Not something you want in your drinking water, but even so, ethylene glycol is commonly present in many household products, such as antifreeze, deicing products, detergents, paints, and cosmetics. Again, per the CDC, ethylene glycol vapor concentrations have been measured in the air at airports during de-icing operations at up to 22 mg/m3. Ethylene glycol has also been detected in airport runoff.

And the reality is that people expose themselves to far worse things every day. Perchloroethylene, the most commonly used chemical in dry cleaning clothes, is a carcinogen that has been linked to serious health problems, particularly for workers or nearby residents who inhale the fumes, or who drink water contaminated with it. The substance remains on your clothes after they come home from the dry cleaners, and has been shown to build up over time.

No Toothpaste?   

Then there’s toothpaste. Yes, toothpaste; the sodium fluoride found in almost every tube of fluoridated toothpaste is more hazardous and toxic than any of the additives in hydraulic fracturing fluid. That’s why, since 1997, the Food & Drug Administration has required all fluoride toothpastes sold in the U.S. to carry a poison warning label, as a single tube of toothpaste contains enough sodium fluoride to kill a child.
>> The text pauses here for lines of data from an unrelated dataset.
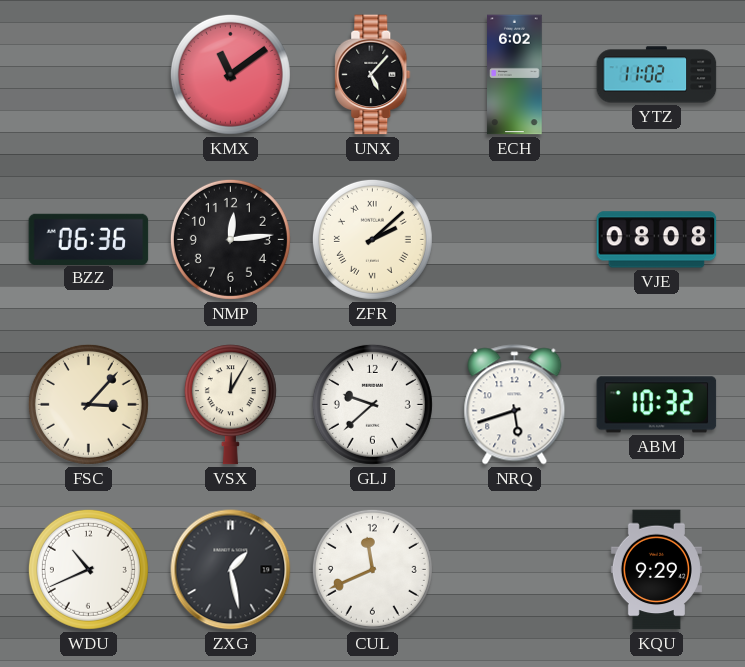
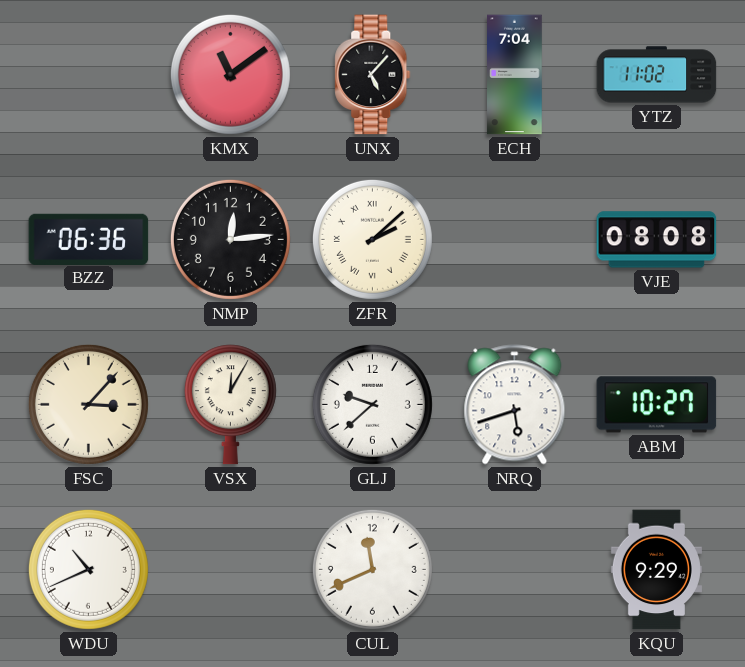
ECH: 6:02 -> 7:04
ABM: 10:32 -> 10:27
ZXG: 1:28 -> none
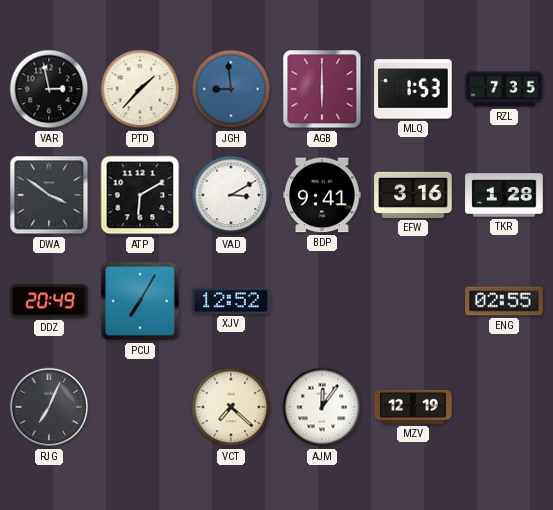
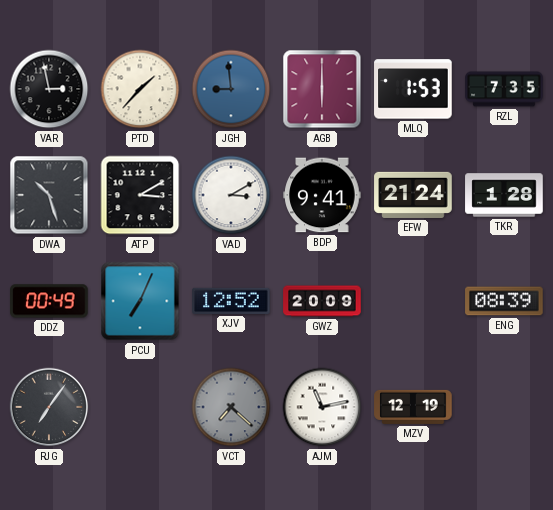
DWA: 3:51 -> 10:27
ATP: 6:10 -> 3:10
EFW: 3:16 -> 21:24
DDZ: 20:49 -> 00:49
PCU: 7:05 -> 7:04
GWZ: none -> 20:09
ENG: 02:55 -> 08:39
RJG: 7:04 -> 7:06
VCT dial: cream -> grey
AJM: 12:06 -> 11:13
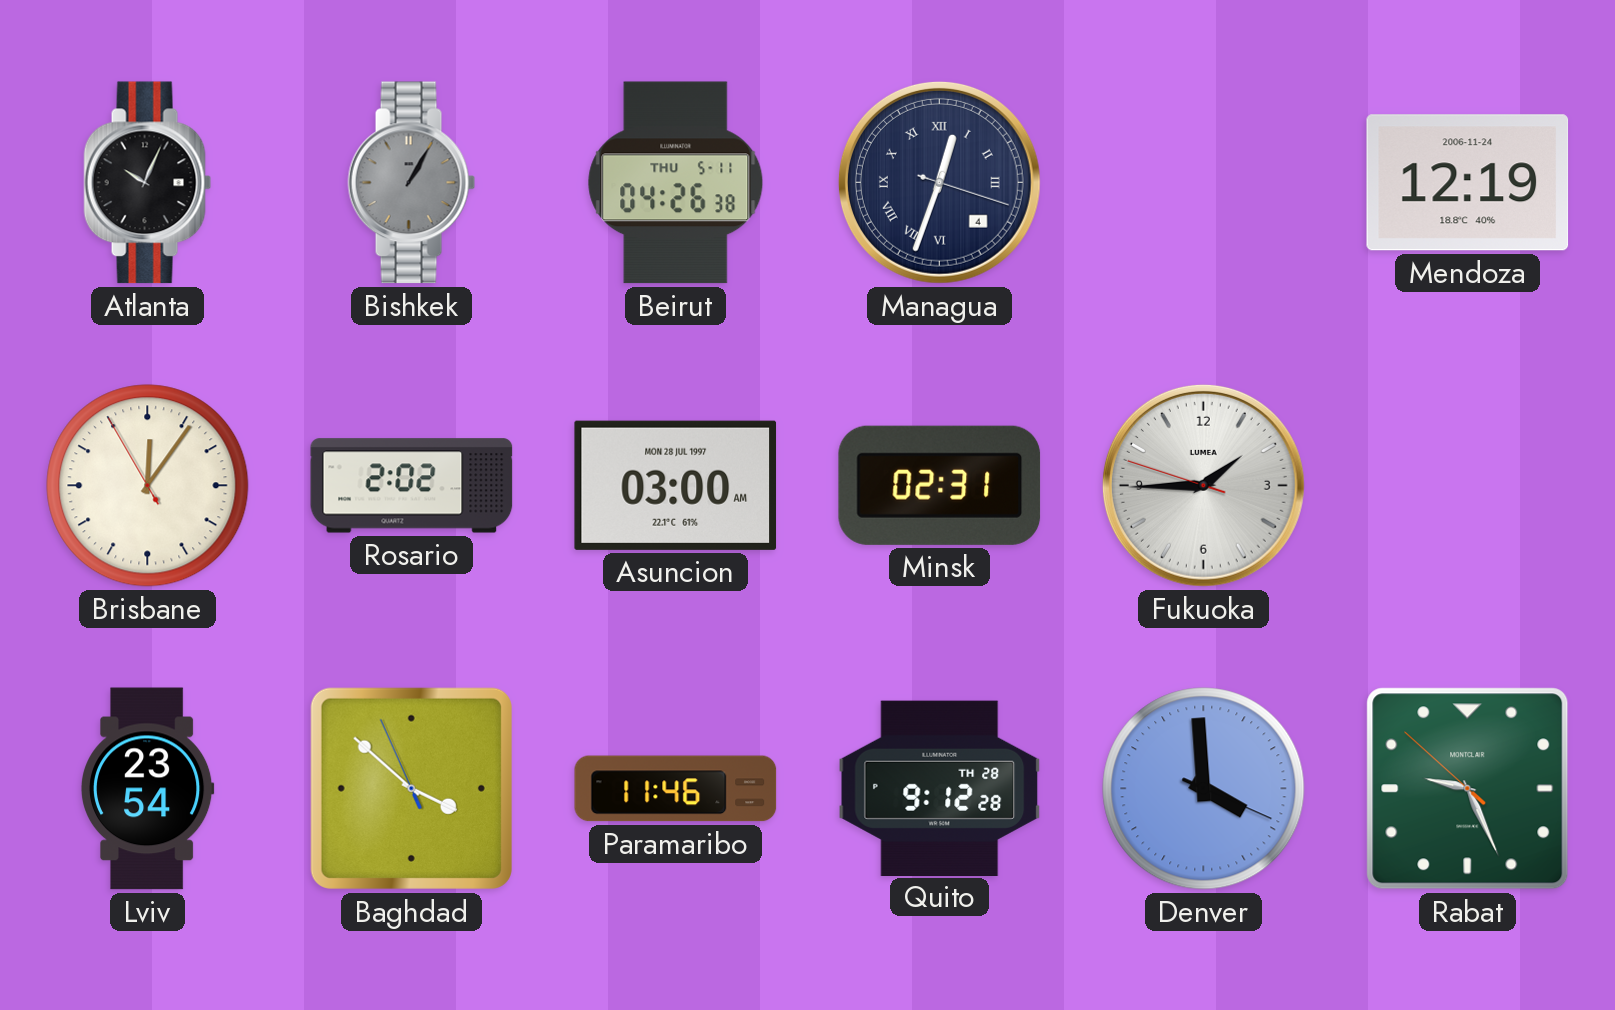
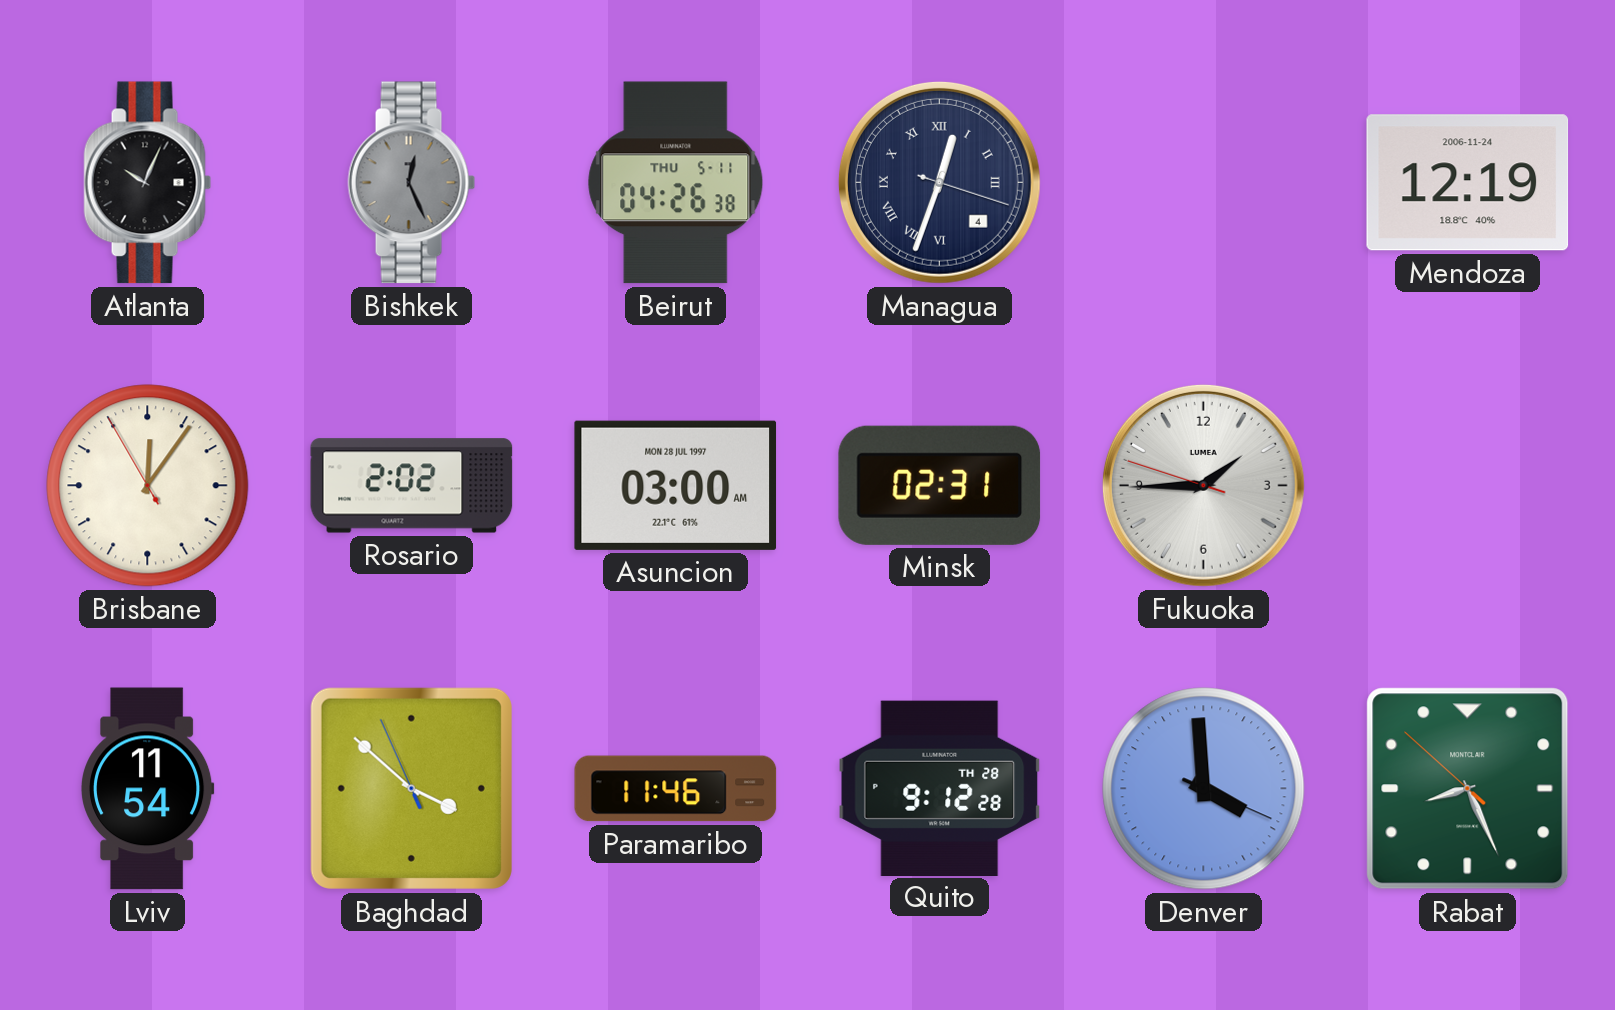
Bishkek: 1:05 -> 12:26
Lviv: 23:54 -> 11:54
Rabat: 9:25 -> 8:25
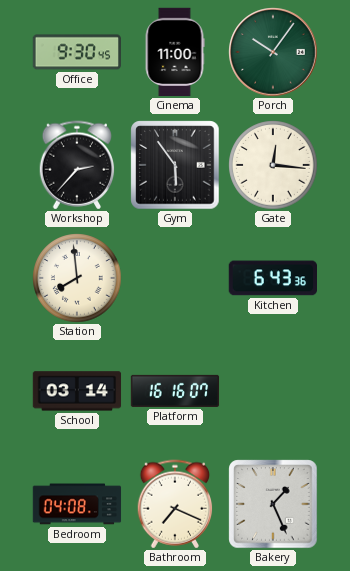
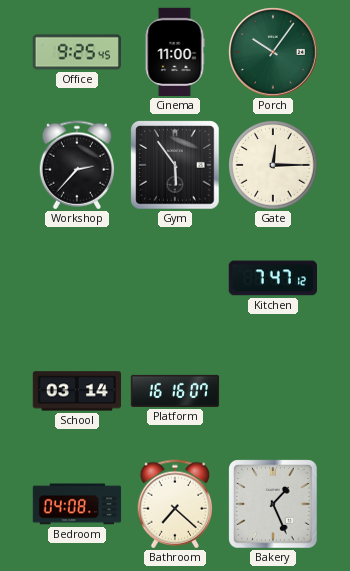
Office: 9:30 -> 9:25
Gate: 12:16 -> 12:15
Station: 7:59 -> none
Kitchen: 6:43 -> 7:47
Bathroom: 7:19 -> 7:22
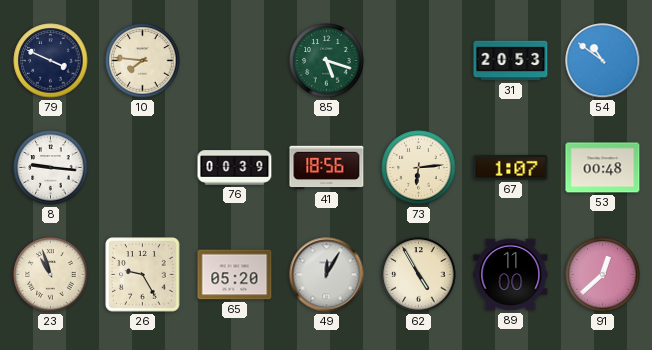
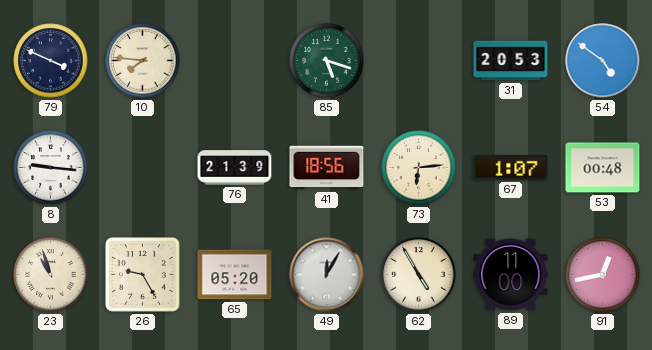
54: 10:51 -> 4:51
76: 00:39 -> 21:39
91: 12:38 -> 12:43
While toothpaste-induced fatalities are thankfully extremely rare, several hundred people every year call poison control hotlines after someone in the household consumes too much toothpaste.

In closing, it’s convenient and easy to point fingers at hydraulic fracturing as another activity that if, not curtailed, will destroy humanity. The ascent of man is one of risk management and ultimately doing the right thing. Controls, oversight, and improvements are necessary when our future is at stake. But let’s deal in facts rather than the mindless cut and pastes that naysayers proclaim to a public who go about brushing their teeth, driving behind salt spraying trucks, sitting in aircraft during deicing procedures, and sending their clothes to the local dry cleaner, without thinking of the potential harm they are doing to themselves and Mother Earth. Time to put fracking in proper perspective.